## Try it
Look below for the line with "Comentários (0)" and the line with "Northeastern Albania"; repeat exactly those two lines and all lines between them, but no pictures.

*** Opening of Record extracts ***

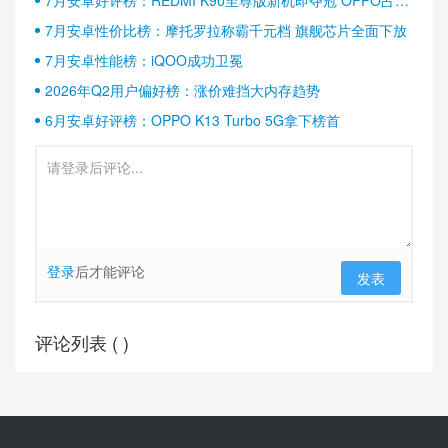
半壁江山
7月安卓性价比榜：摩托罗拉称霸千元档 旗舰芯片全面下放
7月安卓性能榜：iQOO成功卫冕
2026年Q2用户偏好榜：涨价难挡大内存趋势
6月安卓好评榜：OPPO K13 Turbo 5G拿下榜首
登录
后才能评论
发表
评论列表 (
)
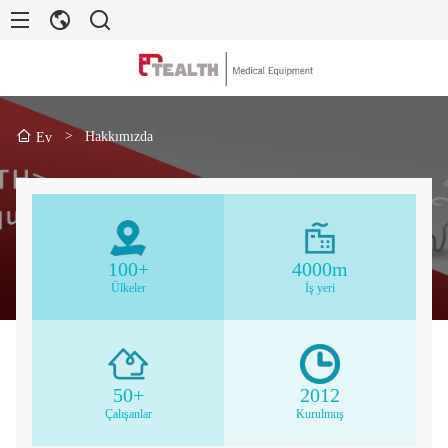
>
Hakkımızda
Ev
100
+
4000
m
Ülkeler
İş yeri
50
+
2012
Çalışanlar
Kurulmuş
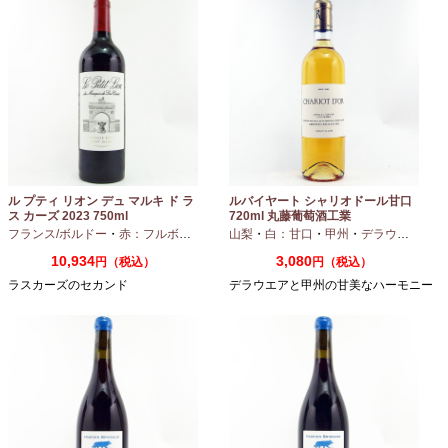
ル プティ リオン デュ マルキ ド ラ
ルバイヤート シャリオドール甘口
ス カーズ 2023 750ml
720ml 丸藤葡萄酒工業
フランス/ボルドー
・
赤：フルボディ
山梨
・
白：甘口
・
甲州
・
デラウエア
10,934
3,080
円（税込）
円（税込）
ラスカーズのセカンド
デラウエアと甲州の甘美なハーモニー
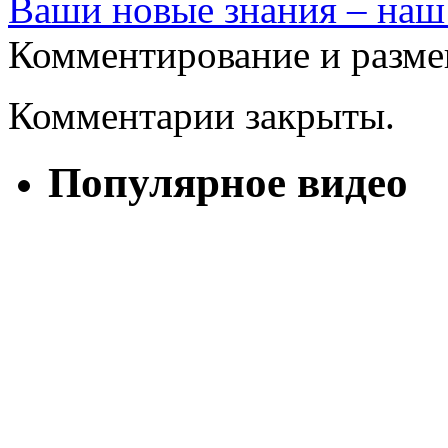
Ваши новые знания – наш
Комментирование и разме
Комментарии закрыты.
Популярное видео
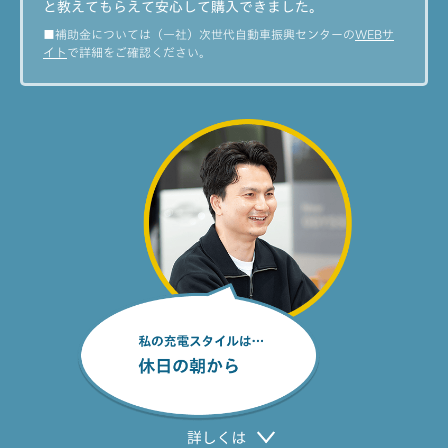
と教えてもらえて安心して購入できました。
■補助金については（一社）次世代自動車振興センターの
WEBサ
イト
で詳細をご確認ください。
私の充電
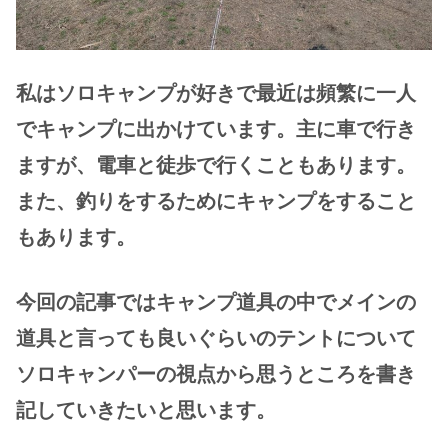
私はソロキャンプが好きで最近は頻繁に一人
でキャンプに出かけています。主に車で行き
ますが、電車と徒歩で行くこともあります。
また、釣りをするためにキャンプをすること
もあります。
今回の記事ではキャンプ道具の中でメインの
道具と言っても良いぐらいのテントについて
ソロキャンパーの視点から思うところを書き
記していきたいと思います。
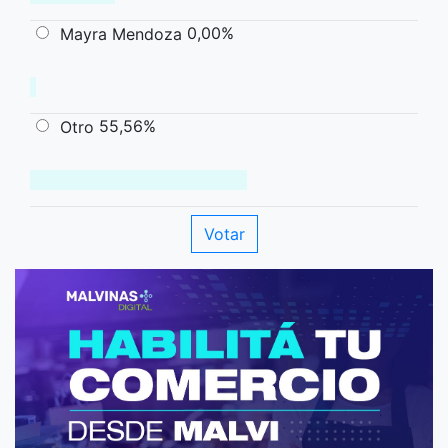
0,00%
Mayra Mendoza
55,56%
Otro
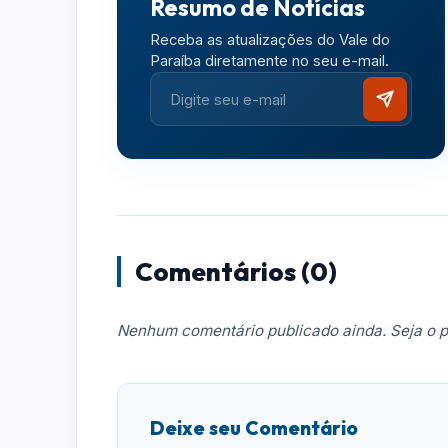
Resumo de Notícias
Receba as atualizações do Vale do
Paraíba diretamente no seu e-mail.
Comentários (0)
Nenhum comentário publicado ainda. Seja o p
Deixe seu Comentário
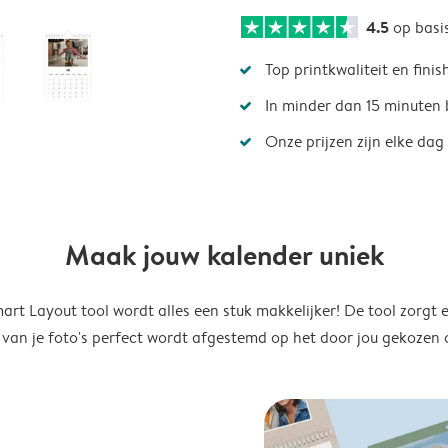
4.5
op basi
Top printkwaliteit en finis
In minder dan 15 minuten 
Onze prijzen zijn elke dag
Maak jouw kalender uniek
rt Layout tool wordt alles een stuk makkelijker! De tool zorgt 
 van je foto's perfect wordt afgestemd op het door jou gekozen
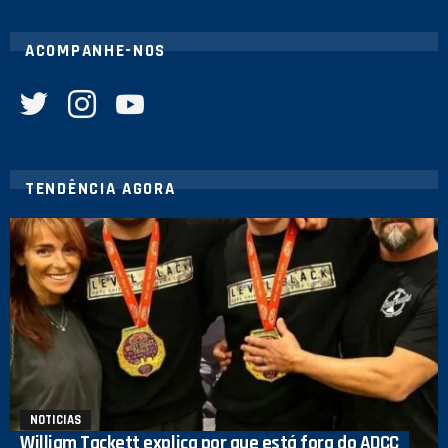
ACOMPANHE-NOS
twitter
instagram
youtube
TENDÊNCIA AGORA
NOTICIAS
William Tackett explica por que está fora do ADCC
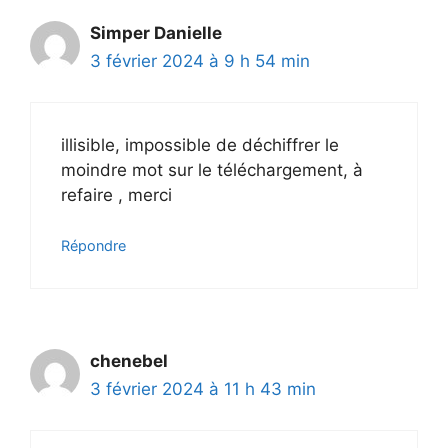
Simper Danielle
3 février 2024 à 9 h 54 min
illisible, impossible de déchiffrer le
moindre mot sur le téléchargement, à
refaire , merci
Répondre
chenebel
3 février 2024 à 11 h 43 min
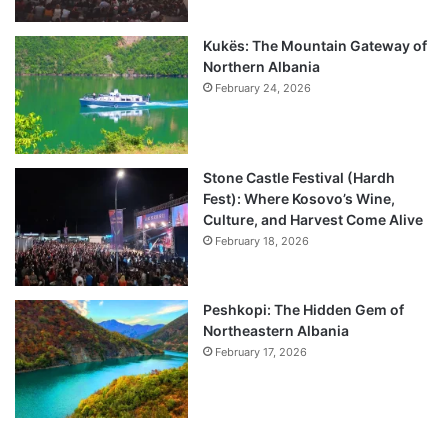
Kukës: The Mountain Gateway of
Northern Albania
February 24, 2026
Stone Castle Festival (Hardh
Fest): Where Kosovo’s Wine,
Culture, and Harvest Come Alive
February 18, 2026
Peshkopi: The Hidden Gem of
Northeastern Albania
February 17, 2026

*** Close of Record extracts ***

## Task answer
Comentários (0)
Nenhum comentário publicado ainda. Seja o p
Deixe seu Comentário
4.5
op basi
Top printkwaliteit en finis
In minder dan 15 minuten 
Onze prijzen zijn elke dag
Maak jouw kalender uniek
rt Layout tool wordt alles een stuk makkelijker! De tool zorgt 
 van je foto's perfect wordt afgestemd op het door jou gekozen
ACOMPANHE-NOS
twitter
instagram
youtube
TENDÊNCIA AGORA
NOTICIAS
William Tackett explica por que está fora do ADCC
Simper Danielle
3 février 2024 à 9 h 54 min
illisible, impossible de déchiffrer le
moindre mot sur le téléchargement, à
refaire , merci
Répondre
chenebel
3 février 2024 à 11 h 43 min
Kukës: The Mountain Gateway of
Northern Albania
February 24, 2026
Stone Castle Festival (Hardh
Fest): Where Kosovo’s Wine,
Culture, and Harvest Come Alive
February 18, 2026
Peshkopi: The Hidden Gem of
Northeastern Albania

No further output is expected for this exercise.